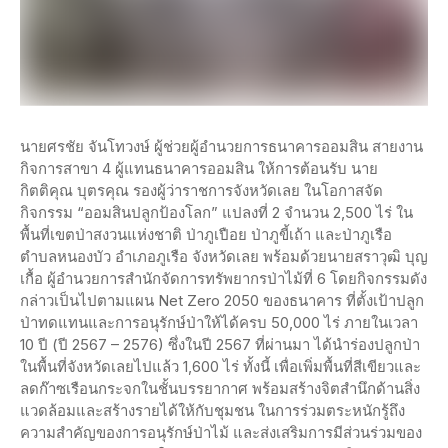
นายศรชัย จันโทวงษ์ ผู้ช่วยผู้อำนวยการธนาคารออมสิน สายงาน
กิจการสาขา 4 ผู้แทนธนาคารออมสิน ให้การต้อนรับ นาย
กิตติคุณ บุตรคุณ รองผู้ว่าราชการจังหวัดเลย ในโอกาสจัด
กิจกรรม “ออมสินปลูกป้องโลก” แปลงที่ 2 จำนวน 2,500 ไร่ ใน
พื้นที่เขตป่าสงวนแห่งชาติ ป่าภูเปือย ป่าภูขี้เถ้า และป่าภูเรือ
ตำบลหนองบัว อำเภอภูเรือ จังหวัดเลย พร้อมด้วยนายสราวุฒิ บุญ
เกื้อ ผู้อำนวยการสำนักจัดการทรัพยากรป่าไม้ที่ 6 โดยกิจกรรมดัง
กล่าวเป็นไปตามแผน Net Zero 2050 ของธนาคาร ที่ตั้งเป้าปลูก
ป่าทดแทนและการอนุรักษ์ป่าให้ได้ครบ 50,000 ไร่ ภายในเวลา
10 ปี (ปี 2567 – 2576) ซึ่งในปี 2567 ที่ผ่านมา ได้นำร่องปลูกป่า
ในพื้นที่จังหวัดเลยไปแล้ว 1,600 ไร่ ทั้งนี้ เพื่อเพิ่มพื้นที่สีเขียวและ
ลดก๊าซเรือนกระจกในชั้นบรรยากาศ พร้อมสร้างจิตสำนึกด้านสิ่ง
แวดล้อมและสร้างรายได้ให้กับชุมชน ในการร่วมตระหนักรู้ถึง
ความสำคัญของการอนุรักษ์ป่าไม้ และส่งเสริมการมีส่วนร่วมของ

(Task details): No pictures should appear in the copy, and each record above is to be returned exactly.

(Result):
นายศรชัย จันโทวงษ์ ผู้ช่วยผู้อำนวยการธนาคารออมสิน สายงาน
กิจการสาขา 4 ผู้แทนธนาคารออมสิน ให้การต้อนรับ นาย
กิตติคุณ บุตรคุณ รองผู้ว่าราชการจังหวัดเลย ในโอกาสจัด
กิจกรรม “ออมสินปลูกป้องโลก” แปลงที่ 2 จำนวน 2,500 ไร่ ใน
พื้นที่เขตป่าสงวนแห่งชาติ ป่าภูเปือย ป่าภูขี้เถ้า และป่าภูเรือ
ตำบลหนองบัว อำเภอภูเรือ จังหวัดเลย พร้อมด้วยนายสราวุฒิ บุญ
เกื้อ ผู้อำนวยการสำนักจัดการทรัพยากรป่าไม้ที่ 6 โดยกิจกรรมดัง
กล่าวเป็นไปตามแผน Net Zero 2050 ของธนาคาร ที่ตั้งเป้าปลูก
ป่าทดแทนและการอนุรักษ์ป่าให้ได้ครบ 50,000 ไร่ ภายในเวลา
10 ปี (ปี 2567 – 2576) ซึ่งในปี 2567 ที่ผ่านมา ได้นำร่องปลูกป่า
ในพื้นที่จังหวัดเลยไปแล้ว 1,600 ไร่ ทั้งนี้ เพื่อเพิ่มพื้นที่สีเขียวและ
ลดก๊าซเรือนกระจกในชั้นบรรยากาศ พร้อมสร้างจิตสำนึกด้านสิ่ง
แวดล้อมและสร้างรายได้ให้กับชุมชน ในการร่วมตระหนักรู้ถึง
ความสำคัญของการอนุรักษ์ป่าไม้ และส่งเสริมการมีส่วนร่วมของ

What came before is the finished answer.